CINEMATOGRAPHER $5K-$30K A WEEK
Top directors of photography, of which there are probably about 10 to 15 in the industry, can command $25,000 to $30,000 a week on movies that shoot up to 12 weeks — maybe even a little more, according to insiders. That select circle of top cinematographers would include 11-time Oscar nominee Roger Deakins, Gravity Academy Award winner Emmanuel Lubezki and Martin Scorsese's frequent collaborator Robert Richardson. On a big-budget studio movie — say, $80 million or more — an experienced cinematographer can expect to earn $10,000 to $20,000 a week. On a low-budget indie fare, DPs often take home $2,000 to $5,000 a week. On TV productions, the range is $5,000 to $8,000 a week.
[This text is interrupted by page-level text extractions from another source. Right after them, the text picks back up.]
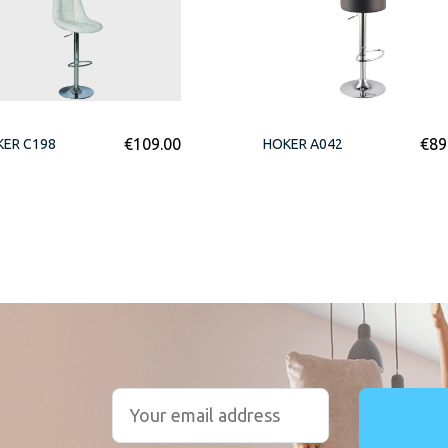
€
109.00
€
89
ER C198
HOKER A042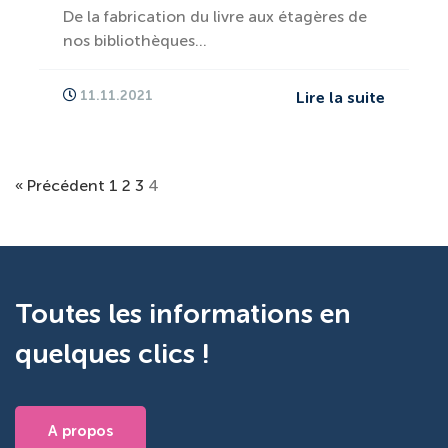
De la fabrication du livre aux étagères de
nos bibliothèques…
11.11.2021
Lire la suite
« Précédent
1
2
3
4
Toutes les informations en
quelques clics !
A propos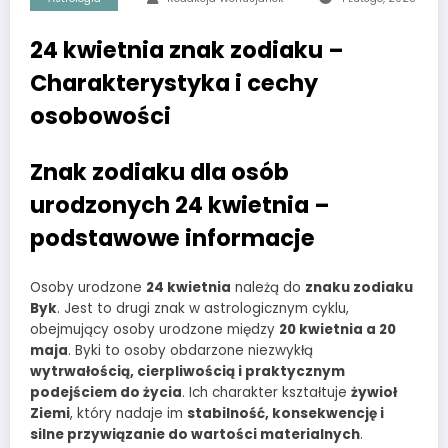
24 kwietnia znak zodiaku –
Charakterystyka i cechy
osobowości
Znak zodiaku dla osób
urodzonych 24 kwietnia –
podstawowe informacje
Osoby urodzone
24 kwietnia
należą do
znaku zodiaku
Byk
. Jest to drugi znak w astrologicznym cyklu,
obejmujący osoby urodzone między
20 kwietnia a 20
maja
. Byki to osoby obdarzone niezwykłą
wytrwałością, cierpliwością i praktycznym
podejściem do życia
. Ich charakter kształtuje
żywioł
Ziemi
, który nadaje im
stabilność, konsekwencję i
silne przywiązanie do wartości materialnych
.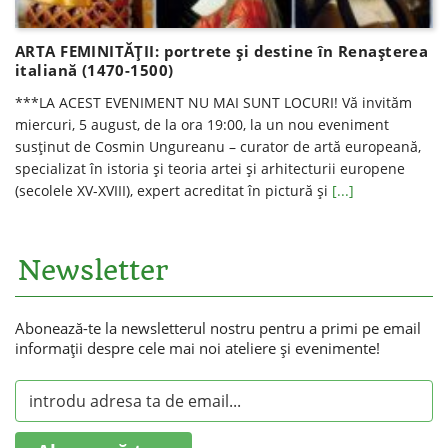
ARTA FEMINITĂȚII: portrete și destine în Renașterea
italiană (1470-1500)
***LA ACEST EVENIMENT NU MAI SUNT LOCURI! Vă invităm
miercuri, 5 august, de la ora 19:00, la un nou eveniment
susținut de Cosmin Ungureanu – curator de artă europeană,
specializat în istoria şi teoria artei şi arhitecturii europene
(secolele XV-XVIII), expert acreditat în pictură şi
[...]
Newsletter
Abonează-te la newsletterul nostru pentru a primi pe email
informaţii despre cele mai noi ateliere şi evenimente!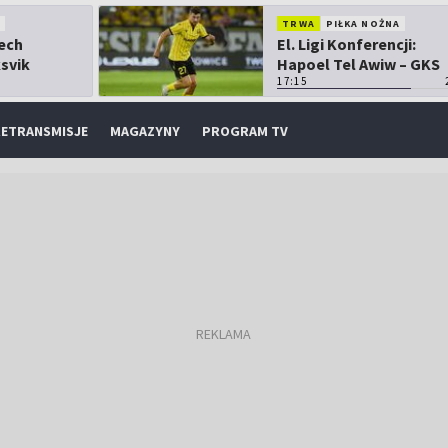
TRWA
PIŁKA NOŻNA
Lech
El. Ligi Konferencji:
ksvik
Hapoel Tel Awiw – GKS
Katowice
17:15
ETRANSMISJE
MAGAZYNY
PROGRAM TV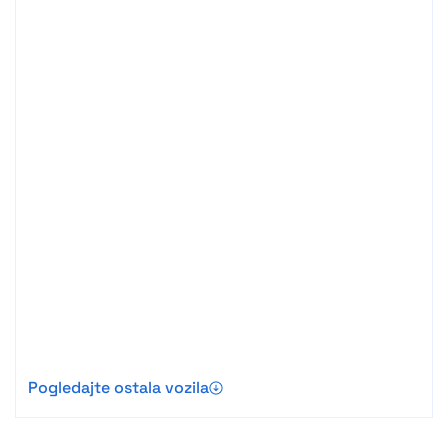
Pogledajte ostala vozila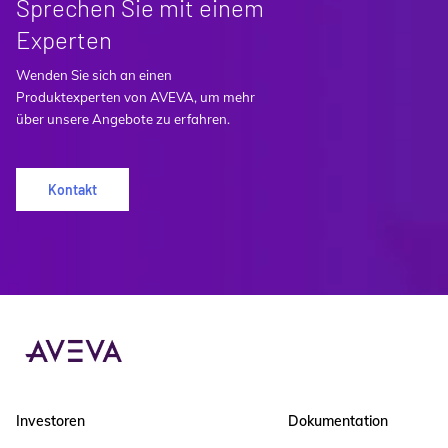
Sprechen Sie mit einem
Experten
Wenden Sie sich an einen
Produktexperten von AVEVA, um mehr
über unsere Angebote zu erfahren.
Kontakt
Investoren
Dokumentation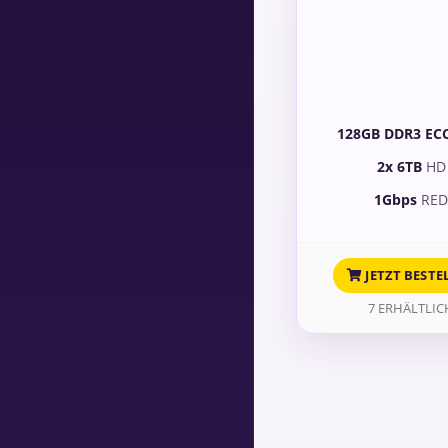
128GB DDR3 EC
2x 6TB
HD
1Gbps
RE
JETZT BESTE
7 ERHÄLTLIC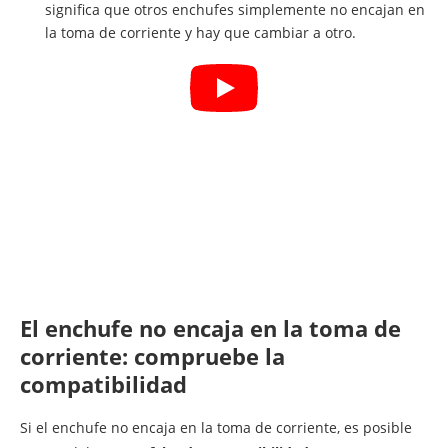
significa que otros enchufes simplemente no encajan en
la toma de corriente y hay que cambiar a otro.
El enchufe no encaja en la toma de
corriente: compruebe la
compatibilidad
Si el enchufe no encaja en la toma de corriente, es posible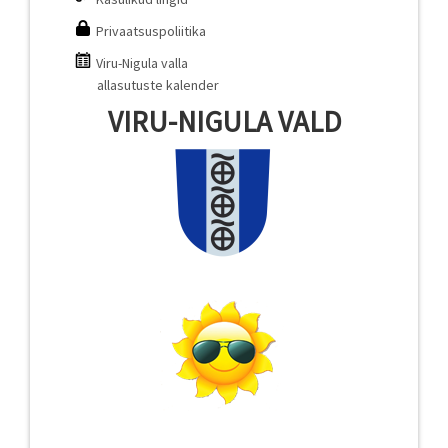
Privaatsuspoliitika
Viru-Nigula valla
allasutuste kalender
VIRU-NIGULA VALD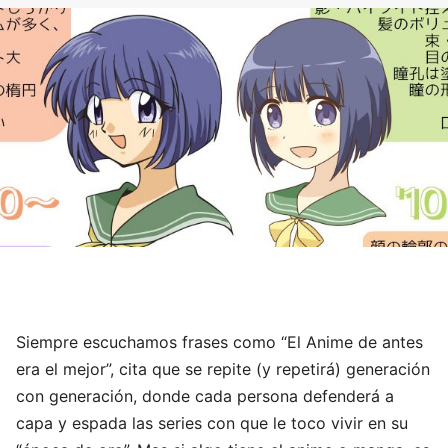
Siempre escuchamos frases como “El Anime de antes
era el mejor”, cita que se repite (y repetirá) generación
con generación, donde cada persona defenderá a
capa y espada las series con que le toco vivir en su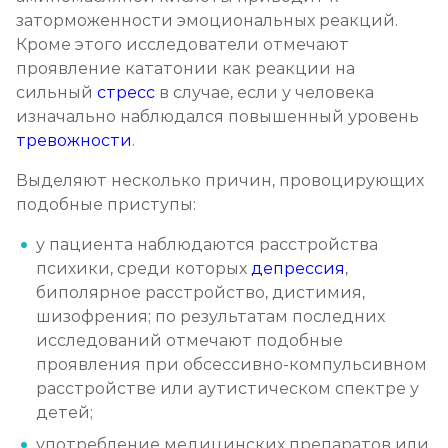
заторможенности эмоциональных реакций.
Кроме этого исследователи отмечают
проявление кататонии как реакции на
сильный
стресс
в случае, если у человека
изначально наблюдался повышенный уровень
тревожности
.
Выделяют несколько причин, провоцирующих
подобные приступы:
у пациента наблюдаются расстройства
психики, среди которых
депрессия
,
биполярное расстройство, дистимия,
шизофрения; по результатам последних
исследований отмечают подобные
проявления при обсессивно-компульсивном
расстройстве или аутистическом спектре у
детей;
употребление медицинских препаратов или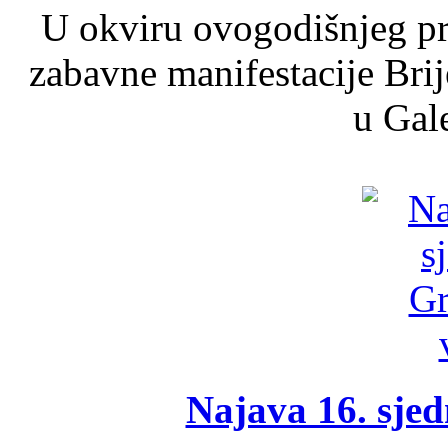
U okviru ovogodišnjeg pr
zabavne manifestacije Brij
u Gale
Najava 16. sjed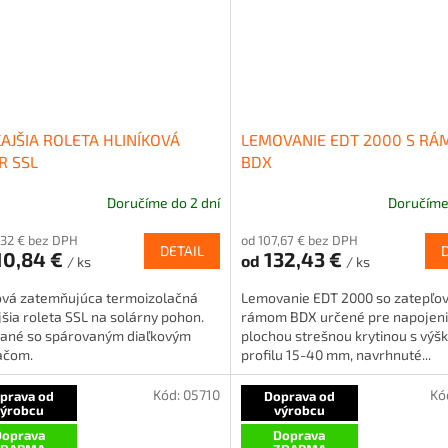
AJŠIA ROLETA HLINÍKOVÁ
LEMOVANIE EDT 2000 S R
R SSL
BDX
Doručíme do 2 dní
Doručíme 
,32 € bez DPH
od 107,67 € bez DPH
DETAIL
10,84 €
132,43 €
od
/ ks
/ ks
ková zatemňujúca termoizolačná
Lemovanie EDT 2000 so zatepľo
šia roleta SSL na solárny pohon.
rámom BDX určené pre napojeni
ané so spárovaným diaľkovým
plochou strešnou krytinou s výš
ačom.
profilu 15-40 mm, navrhnuté...
Kód:
05710
Kó
prava od
Doprava od
výrobcu
výrobcu
oprava
Doprava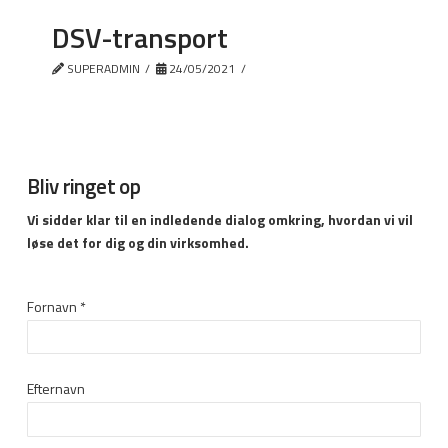
DSV-transport
SUPERADMIN
24/05/2021
Bliv ringet op
Vi sidder klar til en indledende dialog omkring, hvordan vi vil
løse det for dig og din virksomhed.
Fornavn
*
Efternavn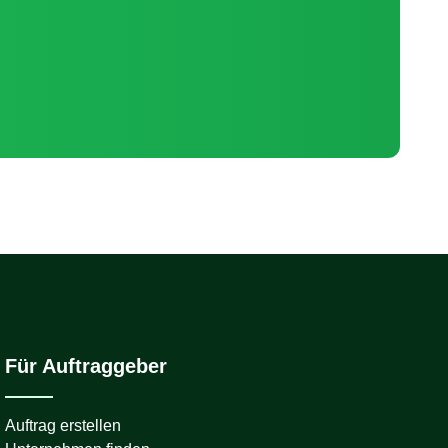
Für Auftraggeber
Auftrag erstellen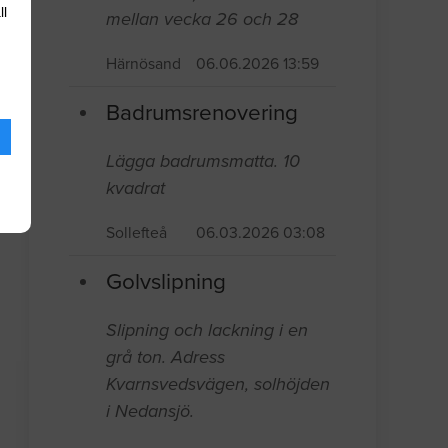
ll
mellan vecka 26 och 28
Härnösand
06.06.2026 13:59
Badrumsrenovering
Lägga badrumsmatta. 10
kvadrat
Sollefteå
06.03.2026 03:08
Golvslipning
Slipning och lackning i en
grå ton. Adress
Kvarnsvedsvägen, solhöjden
i Nedansjö.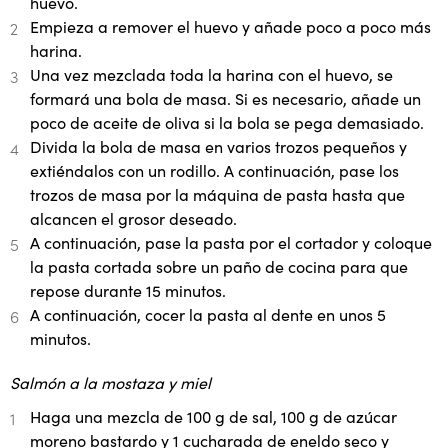
huevo.
Empieza a remover el huevo y añade poco a poco más
harina.
Una vez mezclada toda la harina con el huevo, se
formará una bola de masa. Si es necesario, añade un
poco de aceite de oliva si la bola se pega demasiado.
Divida la bola de masa en varios trozos pequeños y
extiéndalos con un rodillo. A continuación, pase los
trozos de masa por la máquina de pasta hasta que
alcancen el grosor deseado.
A continuación, pase la pasta por el cortador y coloque
la pasta cortada sobre un paño de cocina para que
repose durante 15 minutos.
A continuación, cocer la pasta al dente en unos 5
minutos.
Salmón a la mostaza y miel
Haga una mezcla de 100 g de sal, 100 g de azúcar
moreno bastardo y 1 cucharada de eneldo seco y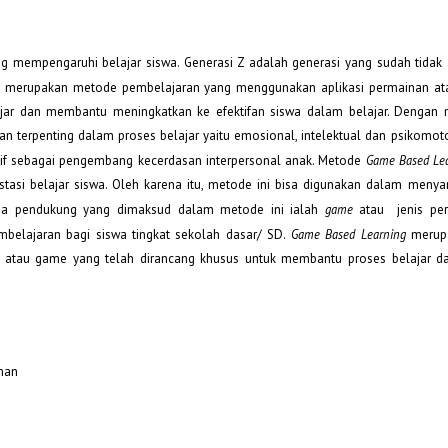
g mempengaruhi belajar siswa. Generasi Z adalah generasi yang sudah tidak
g
merupakan metode pembelajaran yang menggunakan aplikasi permainan a
ajar dan membantu meningkatkan ke efektifan siswa dalam belajar. Dengan
an terpenting dalam proses belajar yaitu emosional, intelektual dan psikomoto
natif sebagai pengembang kecerdasan interpersonal anak. Metode
Game Based Le
stasi belajar siswa. Oleh karena itu, metode ini bisa digunakan dalam meny
ana pendukung yang dimaksud dalam metode ini ialah
game
atau jenis pe
belajaran bagi siswa tingkat sekolah dasar/ SD.
Game Based Learning
merup
 atau game yang telah dirancang khusus untuk membantu proses belajar 
man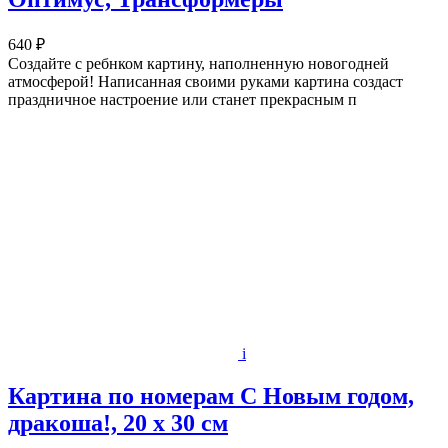
640 ₽
Создайте с ребнком картину, наполненную новогодней
атмосферой! Написанная своими руками картина создаст
праздничное настроение или станет прекрасным п
i
Картина по номерам С Новым годом,
дракоша!, 20 х 30 см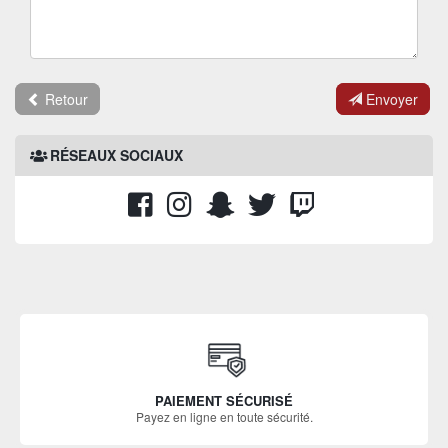
Retour
Envoyer
RÉSEAUX SOCIAUX
PAIEMENT SÉCURISÉ
Payez en ligne en toute sécurité.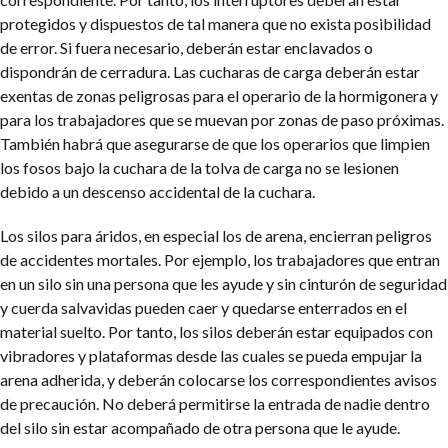
protegidos y dispuestos de tal manera que no exista posibilidad
de error. Si fuera necesario, deberán estar enclavados o
dispondrán de cerradura. Las cucharas de carga deberán estar
exentas de zonas peligrosas para el operario de la hormigonera y
para los trabajadores que se muevan por zonas de paso próximas.
También habrá que asegurarse de que los operarios que limpien
los fosos bajo la cuchara de la tolva de carga no se lesionen
debido a un descenso accidental de la cuchara.
Los silos para áridos, en especial los de arena, encierran peligros
de accidentes mortales. Por ejemplo, los trabajadores que entran
en un silo sin una persona que les ayude y sin cinturón de seguridad
y cuerda salvavidas pueden caer y quedarse enterrados en el
material suelto. Por tanto, los silos deberán estar equipados con
vibradores y plataformas desde las cuales se pueda empujar la
arena adherida, y deberán colocarse los correspondientes avisos
de precaución. No deberá permitirse la entrada de nadie dentro
del silo sin estar acompañado de otra persona que le ayude.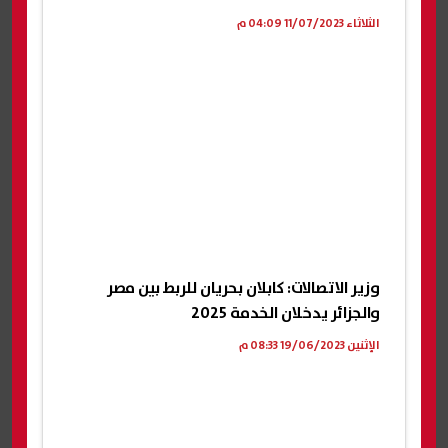
الثلاثاء 11/07/2023 04:09 م
وزير الاتصالات: كابلان بحريان للربط بين مصر
والجزائر يدخلان الخدمة 2025
الإثنين 19/06/2023 08:33 م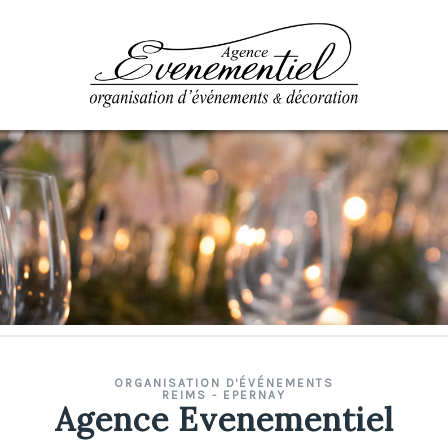
ORGANISATION D'ÉVÉNEMENTS
REIMS - EPERNAY
Agence Evenementiel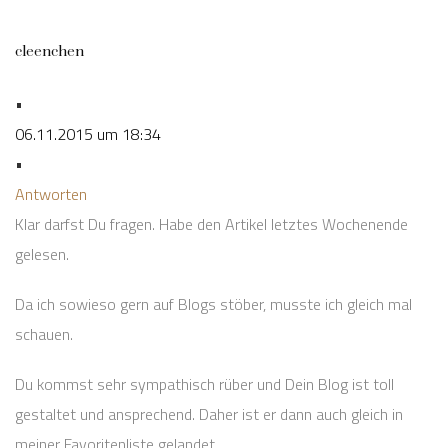
cleenchen
•
06.11.2015 um 18:34
•
Antworten
Klar darfst Du fragen. Habe den Artikel letztes Wochenende
gelesen.
Da ich sowieso gern auf Blogs stöber, musste ich gleich mal
schauen.
Du kommst sehr sympathisch rüber und Dein Blog ist toll
gestaltet und ansprechend. Daher ist er dann auch gleich in
meiner Favoritenliste gelandet.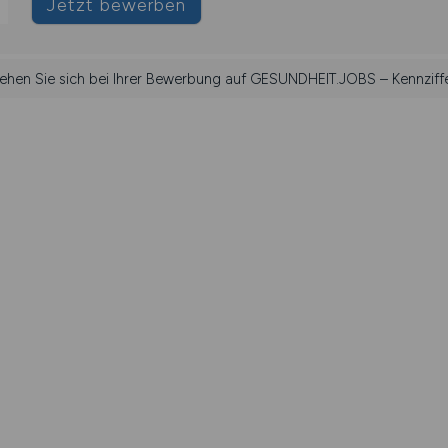
Jetzt bewerben
iehen Sie sich bei Ihrer Bewerbung auf GESUNDHEIT.JOBS – Kennziff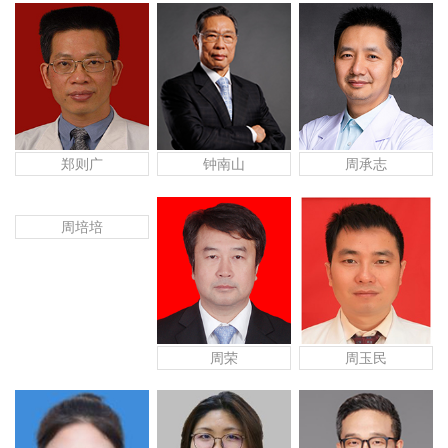
郑则广
钟南山
周承志
周培培
周荣
周玉民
FILM DIRECTOR $250K-$20M A PICTURE
"The middle range doesn't exist anymore," one studio executive says of the current financial landscape for feature film directors. "Either you're paying for a modern master, or you're paying a lot less. The days of paying $3 million or $4 million, knowing they're just doing the job, that doesn't exist."
The going rate for modern masters? Between $7 million and $10 million for auteurs like Paul Greengrass and Ridley Scott, more if the film is considered a tentpole. Christopher Nolan is said to have made $20 million against 20 percent of gross for Interstellar. Backend is otherwise rare these days for the non-A-list.
On the other end of the scale, emerging directors can expect $250,000 to $500,000 for their first big studio feature, but there are exceptions (one European auteur was said to have recently have been paid $1 million for his first Hollywood blockbuster).
TV DIRECTOR $25K-$42K AN EPISODE
TV directors, of course, are an entirely different species, and get paid in a different way. The base DGA rate is $25,145 for a half-hour episode and $42,701 for an hour. But unlike writers, directors sometimes helm all 22 episodes of a season — it's just too much work. But some big-name pilot directors (David 🤬 , Jason Winer and Pam Fryman) get an executive producer credit and a stake in the show, which is how Bryan Singer is said to have made tens of millions for directing the pilot of House M.D.
ENTERTAINMENT LAWYER $2M-$6M
Maybe more, if you're Skip Brittenham, who is rumored to take home $10 million a year. After a practice builds up, a lawyer can receive 30 percent of what the firm earns from his or her clients. With a big enough list, that easily can add up to millions. But even first-year attorneys can do OK, earning $135,000 to $165,000 (enough to pay off law school).
EXTRA $148 A DAY
But there's a "bump" of $50 a day for wearing a hairpiece, or if you're working in challenging conditions (rain, smoke). There's also overtime — a full day of pay for every hour after 16 hours — which has been known to happen on movie sets.
GAME SHOW HOST $1M-$10M
Quiz masters make between $25,000 a week (for a syndicated show) to upward of $75,000 a week (for a primetime program). Unless, of course, you're Alex Trebek, Jeopardy!'s 30-year host — in which case you take home the $10 million-a-year jackpot.
LATE-NIGHT TALK SHOW HOST $3M-$30M
Late night's recent round of musical chairs hasn't changed the pay all that much — unless you're Stephen Colbert, said to be in line to earn a bit more as David Letterman's replacement on CBS than the $15 million a year he gets from Comedy Central. The Daily Show's Jon Stewart remains the top earner at $25 million to $30 million a year. Jimmy Fallon is said to be making a little less annually than Jay Leno's$15 million for hosting The Tonight Show (and a lot less than the $25 million Leno made before he took a pay cut). And Seth Meyers barely can afford an applause sign at $3 million.